The exclusion criteria were as follows:
  • Younger than 18 years;
  • Pregnancy or breast feeding;
  • Inability to obtain or declined informed consent;
  • Cancer, radiation, chemotherapy at the time of enrolment;
  • Acute infectious or inflammatory diseases;
  • Previously diagnosed depression and/or any other psychiatric disorder;
  • Substance abuse and/or eating disorder within two years of the onset of ME/CFS symptoms;
  • Obesity with body mass index greater than 45;
  • Primary brain disorder.
Patient selection was made by a qualified physician (infectologist, neurologist or general practitioner), specialised in ME/CFS diagnostics, who determined patient’s suitability depending on one’s clinical expertise. The selection was based on the new-onset fatigue symptoms, previously reported fatigue symptoms registered in medical histories, as well as a previous diagnosis of ME/CFS. All patients were observed by the physician, who reported demographic, medical, occupational and additional information.

2.2. Symptom Registration

Data were collected as part of care at an ambulatory outpatient health care facility. First, the participants were informed about the research, its purposes, their participation and then an informed consent was signed. Second, if the patients agreed, we asked to fill in questionnaires in the waiting room by hand. Of the 65 patients all 65 individuals returned the questionnaire. After completion, the patients were asked to share their questions and comments with a certified specialist, they were consulted and a VAS score was measured.
All patients were interviewed with questionnaires to evaluate various categories. To examine the symptom pattern in ME/CFS patients, we used adapted semi-structured interview questions created by Minnock et.al [29]. The questions were structured in six sections: causes and triggers of fatigue; character of fatigue; current symptoms; comorbidities; solutions for fatigue; and its influence on work disability.

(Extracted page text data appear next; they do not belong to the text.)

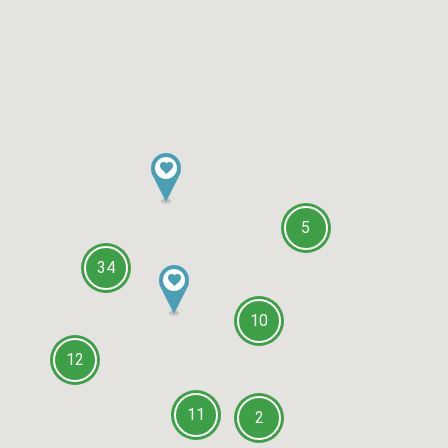
5
34
10
12
11
2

Multiple choice answers were provided for each question.
Regarding sleep disturbances, we included a self-reported questionnaire—Athens Insomnia Scale 8 [30]—to assess insomnia symptoms, which included the evaluation in various sleep-related questions: sleep induction, awakenings during the night, final awakening, sleep quality, well-being during the day, functioning capacity during the day and sleepiness during the day. We used the cut-off value of ≥ six points for the confirmation of sleep disturbances.
VAS, ranging from zero to ten was also measured for all patients to assess the disease-related pain intensity.
To better evaluate the differences in terms of symptoms, first, we divided the respondents into three groups—patients without ME/CFS presenting with symptoms of fatigue (n = 10), patients diagnosed with ME/CFS according to the Fukuda et.al criteria (n = 19) and patients diagnosed with ME/CFS according to the Fukuda et.al criteria, who have at least one comorbidity, which might be affecting the symptom severity and pattern of fatigue (n = 36). In some situations, we combined the two groups with the diagnosis of ME/CFS (n = 55) to better emphasise the differences between ME/CFS and non-ME/CFS patients. Second, based on the patient’s self-reported answers to the questionnaires, the answers were graded by our specialists according to the severity and a total score calculated, so that the correlation analysis and comparison regarding different patterns of fatigue could be made.

2.3. Statystical Analysis

Descriptive and advanced statistical analysis, as well as graphing were done using GraphPad Prism V.9.1 for macOS (GraphPad Software, Inc., San Diego, CA, USA). The normality of the distribution of the studied data was checked by D’Agostino and Pearson, Anderson–Darling and Shapiro–Wilk normality tests. The homogeneity of variances was tested using F-test or Brown–Forsythe and Bartlett’s tests. To determine and assess the correlative associations between indicators of fatigue in predefined groups, the Spearman’s rank correlation test was performed. Between-group comparisons of summarised fatigue scores expressed in percentage were done by unpaired t-test or Brown-Forsythe and Welch ANOVA tests with Dunnett’s T3 multiple comparison test as post-hoc procedure.
As characteristic of central tendency, arithmetic mean with ± standard deviation (SD) was applied. A p value < 0.05 was considered statistically significant for all tests.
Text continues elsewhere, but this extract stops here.